In de afgelopen twintig jaar kreeg ik continu ideeën voor textiele sculpturen en ruimtevullende installaties, wat heeft geleid tot honderden schetsen. Aanvankelijk hield ik deze voor mezelf, zoals men dat doet met een dagboek. Sinds de geboorte van mijn oudste zoon, Alf, is dit echter in een stroomversnelling gekomen. Ik coach Alf om zichzelf te zijn, los van de mening van anderen. Die boodschap werd een spiegel voor mijzelf, waardoor ik besloot mijn tekeningen te gaan delen met het publiek. Het besef dat ik misschien niet precies wist wat ik ermee wilde zeggen, maar dat het werken aan deze creaties op zichzelf waardevol is, bleek voldoende om te starten.

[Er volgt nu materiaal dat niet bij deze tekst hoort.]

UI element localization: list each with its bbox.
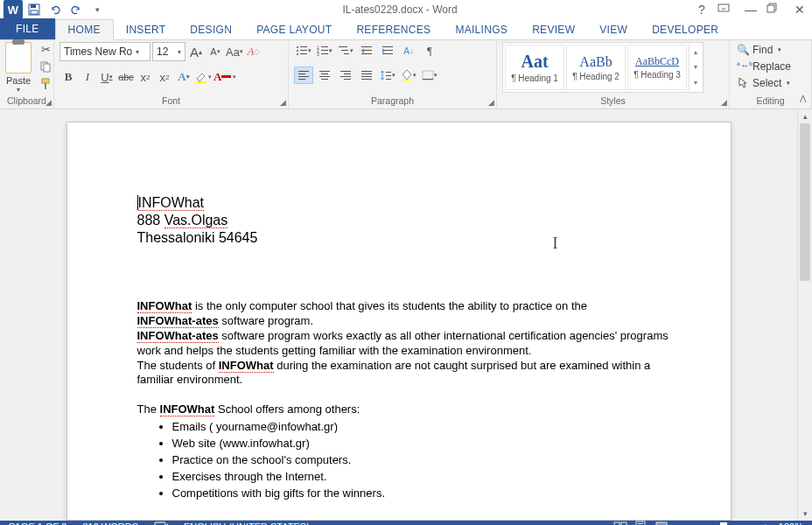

Je hebt de mode niet helemaal verlaten, want mode in relatie tot het menselijk lichaam is het onderwerp van je werk. Een van de doelen die jezelf stelt is mensen langzamer te laten kijken en zo een ander perspectief te ontlokken. Waarom wil je dat bereiken?

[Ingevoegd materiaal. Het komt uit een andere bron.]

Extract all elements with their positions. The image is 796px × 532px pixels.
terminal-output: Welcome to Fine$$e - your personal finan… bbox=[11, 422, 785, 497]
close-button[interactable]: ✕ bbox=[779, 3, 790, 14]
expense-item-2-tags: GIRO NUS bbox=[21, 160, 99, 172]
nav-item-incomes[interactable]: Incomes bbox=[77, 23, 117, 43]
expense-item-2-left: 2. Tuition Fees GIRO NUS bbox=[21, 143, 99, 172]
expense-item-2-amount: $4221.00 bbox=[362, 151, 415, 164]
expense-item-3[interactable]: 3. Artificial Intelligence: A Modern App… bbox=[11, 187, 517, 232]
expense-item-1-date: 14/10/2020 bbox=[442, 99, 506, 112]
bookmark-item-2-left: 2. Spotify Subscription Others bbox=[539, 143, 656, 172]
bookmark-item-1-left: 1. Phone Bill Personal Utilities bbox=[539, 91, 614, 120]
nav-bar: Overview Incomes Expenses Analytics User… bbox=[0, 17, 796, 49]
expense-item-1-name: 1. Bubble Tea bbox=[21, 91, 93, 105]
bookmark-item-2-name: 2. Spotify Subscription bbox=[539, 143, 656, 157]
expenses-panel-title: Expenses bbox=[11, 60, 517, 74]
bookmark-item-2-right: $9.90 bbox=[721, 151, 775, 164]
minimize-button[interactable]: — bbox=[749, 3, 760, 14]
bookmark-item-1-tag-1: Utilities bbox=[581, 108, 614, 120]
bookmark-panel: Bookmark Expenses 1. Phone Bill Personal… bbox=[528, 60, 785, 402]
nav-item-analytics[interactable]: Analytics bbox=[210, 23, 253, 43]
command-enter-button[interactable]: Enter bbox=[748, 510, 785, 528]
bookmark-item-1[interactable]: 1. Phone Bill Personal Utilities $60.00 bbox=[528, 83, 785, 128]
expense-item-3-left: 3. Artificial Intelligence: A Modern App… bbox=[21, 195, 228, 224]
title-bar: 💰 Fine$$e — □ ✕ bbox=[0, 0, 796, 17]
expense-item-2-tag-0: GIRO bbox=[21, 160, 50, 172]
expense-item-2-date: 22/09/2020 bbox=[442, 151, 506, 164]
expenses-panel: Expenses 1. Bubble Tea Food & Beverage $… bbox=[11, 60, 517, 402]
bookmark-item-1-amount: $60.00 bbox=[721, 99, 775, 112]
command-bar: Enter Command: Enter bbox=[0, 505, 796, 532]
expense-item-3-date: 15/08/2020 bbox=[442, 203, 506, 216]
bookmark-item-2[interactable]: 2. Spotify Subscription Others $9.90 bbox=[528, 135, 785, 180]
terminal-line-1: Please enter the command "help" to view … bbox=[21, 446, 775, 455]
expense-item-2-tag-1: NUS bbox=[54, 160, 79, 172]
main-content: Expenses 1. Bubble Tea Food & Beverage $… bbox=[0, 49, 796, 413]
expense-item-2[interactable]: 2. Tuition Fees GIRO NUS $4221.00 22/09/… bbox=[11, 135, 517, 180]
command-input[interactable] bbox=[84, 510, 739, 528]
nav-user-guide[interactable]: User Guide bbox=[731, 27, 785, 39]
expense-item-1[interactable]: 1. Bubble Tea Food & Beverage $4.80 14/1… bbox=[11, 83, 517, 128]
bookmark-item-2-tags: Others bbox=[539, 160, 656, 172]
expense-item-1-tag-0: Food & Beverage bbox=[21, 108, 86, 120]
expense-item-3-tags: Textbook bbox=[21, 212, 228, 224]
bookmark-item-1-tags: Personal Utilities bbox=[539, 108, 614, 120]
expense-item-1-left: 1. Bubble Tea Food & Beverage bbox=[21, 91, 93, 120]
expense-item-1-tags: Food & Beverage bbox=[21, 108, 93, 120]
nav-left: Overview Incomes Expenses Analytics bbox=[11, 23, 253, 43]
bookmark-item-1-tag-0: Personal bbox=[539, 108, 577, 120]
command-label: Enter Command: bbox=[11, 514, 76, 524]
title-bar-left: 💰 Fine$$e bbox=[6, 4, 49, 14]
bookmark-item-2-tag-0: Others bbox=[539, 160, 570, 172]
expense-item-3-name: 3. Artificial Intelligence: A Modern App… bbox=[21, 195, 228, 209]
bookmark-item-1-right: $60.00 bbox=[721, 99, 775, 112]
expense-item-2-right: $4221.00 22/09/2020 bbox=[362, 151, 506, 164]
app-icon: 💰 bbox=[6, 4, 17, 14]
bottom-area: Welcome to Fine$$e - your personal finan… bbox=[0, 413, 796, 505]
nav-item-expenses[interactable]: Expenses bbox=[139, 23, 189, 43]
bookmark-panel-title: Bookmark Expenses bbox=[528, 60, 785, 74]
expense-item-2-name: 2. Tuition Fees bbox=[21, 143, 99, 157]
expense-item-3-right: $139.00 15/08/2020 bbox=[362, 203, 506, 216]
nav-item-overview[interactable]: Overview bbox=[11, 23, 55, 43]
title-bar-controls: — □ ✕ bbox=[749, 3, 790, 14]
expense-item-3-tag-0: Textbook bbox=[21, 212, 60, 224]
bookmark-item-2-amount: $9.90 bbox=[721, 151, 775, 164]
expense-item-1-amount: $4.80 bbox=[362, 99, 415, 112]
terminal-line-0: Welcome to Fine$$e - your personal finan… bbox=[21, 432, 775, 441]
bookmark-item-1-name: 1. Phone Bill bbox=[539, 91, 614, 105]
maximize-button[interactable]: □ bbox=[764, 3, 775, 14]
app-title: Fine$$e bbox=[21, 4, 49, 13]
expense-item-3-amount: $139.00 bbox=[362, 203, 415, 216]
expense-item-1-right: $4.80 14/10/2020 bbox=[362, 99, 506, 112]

In onze huidige maatschappij lijkt iedereen snel een oordeel te vellen. Mijn doel is om met mijn werk een nieuw of genuanceerder perspectief te bieden op het alledaagse, de wereld en vooral op onszelf. Als mensen gedwongen worden om twee keer te kijken, voelen of nadenken, ontwikkelen wij meer empathie en bewustzijn. En zullen we beter zorgen voor de wondere wereld die we delen.
Ik pleit voor het achterwege laten van geweld en oordeel en voor het nastreven van aanraking, empathie en zachtheid. Geïnspireerd door de klassieker van de Fugees draait mijn recente serie wandwerken "Killing Me Softly" om verbinding, schoonheid en hoop.
Ik geloof in de kracht van vertraging en verwondering! Mijn lievelingsquote is dan ook van George Bernard Shaw: “U ziet en zegt ‘Waarom?’ Maar ik droom en zeg: ‘Waarom niet?’” Mijn toekomstige solo-exposities in Voorlinden, Stedelijk of Guggenheim, zou ik ook “But I Dream” willen noemen.
Een van de termen die terugkomt in teksten over je werk is emotionele duurzaamheid. Wat bedoel je daarmee?
Met emotionele duurzaamheid bedoel ik dat ik niet alleen het textiel en de kleding zelf wil uitrekken, maar ook de geest van de toeschouwer. Inspiratiebronnen zoals surrealisme en de ZERO-beweging spelen hierbij een grote rol. Mijn werk beoogt spirituele circulariteit, waarin fantasie en realiteit voortdurend met elkaar verweven zijn. Dit biedt tegenwicht aan consumentisme en creëert bewustwording over de overvloed aan kleding die al bestaat.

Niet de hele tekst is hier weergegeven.